A/N: This is the fruit of my new, bizarre fondness for The Mummy. For further forays into said field of fiction I think I will be using an alternate account. More later.
Disclaimer: The O'Connell family and Jonathan Carnahan (as well as a slightly sick ancient priest) are the property exclusively of whoever owns them - a person who is not yours truly.
With Variations on Theme
It has been four years. He lives in England, now, pestering his sister and engaging in general dissolution. Being fabulously wealthy for a while was delightful, but there was, oddly enough, something to be said for being dissolute when lacking the means to be so on a grand scale. There's not much left to crave.
When thoughts like these appear in the head of Jonathan Carnahan, he finds the sentences far too long and involved, and dismisses them as soon as he may.

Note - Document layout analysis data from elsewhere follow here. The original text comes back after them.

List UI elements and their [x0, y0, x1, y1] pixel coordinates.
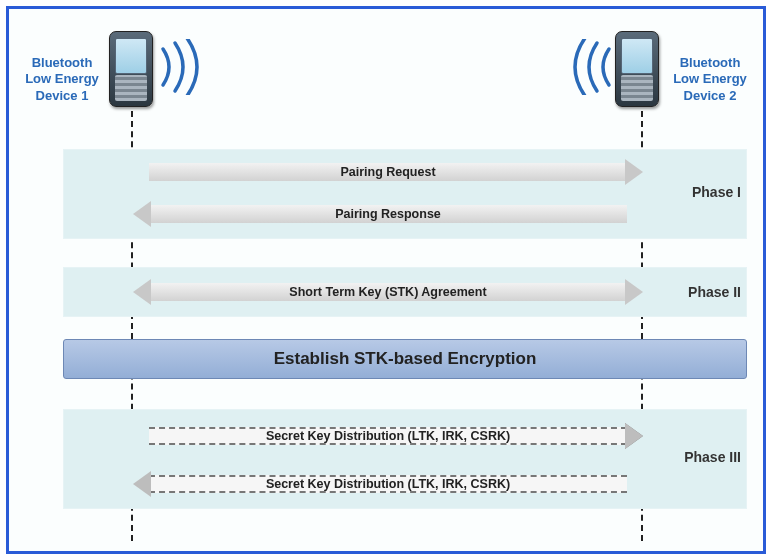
- signal-icon-right: [565, 39, 615, 95]
- phone-icon-left: [109, 31, 157, 111]
- arrow-secret-dist-1: Secret Key Distribution (LTK, IRK, CSRK): [137, 423, 639, 449]
- arrow-label: Secret Key Distribution (LTK, IRK, CSRK): [149, 427, 627, 445]
- phase-3-label: Phase III: [684, 449, 741, 465]
- arrowhead-right-icon: [625, 279, 643, 305]
- arrow-label: Secret Key Distribution (LTK, IRK, CSRK): [149, 475, 627, 493]
- arrow-label: Pairing Response: [149, 205, 627, 223]
- arrowhead-left-icon: [133, 201, 151, 227]
- arrowhead-right-icon: [625, 159, 643, 185]
- device-1-label: Bluetooth Low Energy Device 1: [17, 55, 107, 104]
- phone-icon-right: [615, 31, 663, 111]
- arrow-label: Short Term Key (STK) Agreement: [149, 283, 627, 301]
- arrowhead-left-icon: [133, 279, 151, 305]
- arrow-pairing-request: Pairing Request: [137, 159, 639, 185]
- arrow-stk-agreement: Short Term Key (STK) Agreement: [137, 279, 639, 305]
- establish-stk-bar: Establish STK-based Encryption: [63, 339, 747, 379]
- establish-label: Establish STK-based Encryption: [274, 349, 537, 369]
- arrow-pairing-response: Pairing Response: [137, 201, 639, 227]
- signal-icon-left: [157, 39, 207, 95]
- phase-2-label: Phase II: [688, 284, 741, 300]
- device-2-label: Bluetooth Low Energy Device 2: [665, 55, 755, 104]
- arrow-secret-dist-2: Secret Key Distribution (LTK, IRK, CSRK): [137, 471, 639, 497]
- diagram-frame: Bluetooth Low Energy Device 1 Bluetooth …: [6, 6, 766, 554]
- phase-1-label: Phase I: [692, 184, 741, 200]
- arrowhead-right-icon: [625, 423, 643, 449]
- arrowhead-left-icon: [133, 471, 151, 497]
- arrow-label: Pairing Request: [149, 163, 627, 181]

One thing he does enjoy unreservedly is the small O'Connell who happens to be his nephew. Alex is a bright child – he picks up objectionable words at a rate which fills his uncle with profound awe.
"Precocious little blighter," he remarked once.
Evie, he'd found, reacted startlingly to praise of her child; motherly pride seemed to overwhelm any objection she had to hearing him referred to in such terms. "I know," she said.
"Huh. Complacency runs in the family," rumbled the larger O'Connell from the window. "I swear, the kid's gonna be reading before he's four, the way Evie's been with the books…Just 'cause she always had her nose in them, he's got to too."
"I prefer to believe," his wife replied severely, "that Alex has a naturally scholarly disposition."
"Uh-huh," he said, then grinned at her in fond amusement; the subject was dropped.
When Jonathan Carnahan is a little into his cups he grows jovial and maudlin by turns. In the former state he extemporizes on the wonders of Egypt and the riches to be had there; on his scattered adventures and dire odds; on his cricket exploits as a child and the occasional chase after the hounds; on the unpredictable adventures of his sister's child. (Spit and image of the old mum, I swear, and a holy terror. He gets into the kitchen and builds towers out of canned food – thing's a bloody leaning whatsit of Pisa! Of course it all falls over, and then he decides to use the pans as noisemaker…They listen to him because he is genial, and generous, good-humored enough to the meanest sycophant. Sycophants are new to him, and they have certain charms.)
But when he is a little farther gone the laughter disappears – he speaks slowly and then in rushes, about blind Americans and tombs and books that ought to stay lost; about fire and fallen flesh and gold in the dark; about his sister, gone, and helplessness, and a hundred poor souls with their minds lost to evil. He describes comets and blood and sand, and shudders while he does so. (It was a bar, you know, just a normal one in a hotel. We were all sitting there, and then the fountain ran red. Have you ever seen much blood, old man? It's not a pretty sight…it filled the glass of every man there. It splattered on the floor – the floor was so light, it was easy to see. Bloody…bloody mad. I've had enough of it.)
Then he sits a little straighter and thumps his glass down; he touches a spot on his shoulder that still hurts, sometimes, as calls for another round of drinks. He tells the story, but not the same way. He wasn't terrified out of his wits; no, no, nothing's left to haunt him. He's a damn hero, that's what. Put that priest blighter back in the grave.
He takes a genial leave, and stumbles home; sings out of tune as he jams his key in the lock. The apartment is empty, as always; he hangs his jacket by the door. Perhaps he'll splash water of his face, take a shower, hope for less of a hangover in a few hours. Perhaps.
It has been four years. It is Anno Domini nineteen hundred thirty; his name Jonathan Philip Carnahan; his sister is Evelyn Rose Carnahan O'Connell; her husband is Richard something-or-other O'Connell; their child is named Alexander.
And he thinks, in bouts of melancholy: they are all I have.
But as he washes his face and drops his tie on the settee, he knows he is auxiliary. He drops in to dinner, looks after the child when Evie feels lenient; potters in and out of their life with little heed on his side or theirs. He belonged to Evie for twenty-three of her years, whether she wanted to admit to him or not; he belonged to her as a wastrel and erratic protector. Now he belongs to her third, and feeling like a dependent relative in one of those blasted old novels, he tries not to presume too much on the connection.
And it's not as though he's doing anything with himself – life is what it was before, just on a rather more expensive scale and without grubbing about in the sand after bits of rock. Evie's a parent, a lady…Jonathan Carnahan does not entirely like being a waste of space, but it is the easiest thing, one profession eternally open. Nothing to commit, no alarm to set, no reason to wake up.
So, he sets himself to be a highly-colored wastrel; a wastrel spectacular. It nearly works.
Sometimes, climbing into bed, he remembers that reading ancient Egyptian once came in handy; that he once made a monster mortal. That at least a little of the present happiness he observes is due to him…it helps him fall asleep.
He sleeps until the next day has long since dawned; it is bright out, and he has a headache.
And he thinks: Repeat, with variations on theme.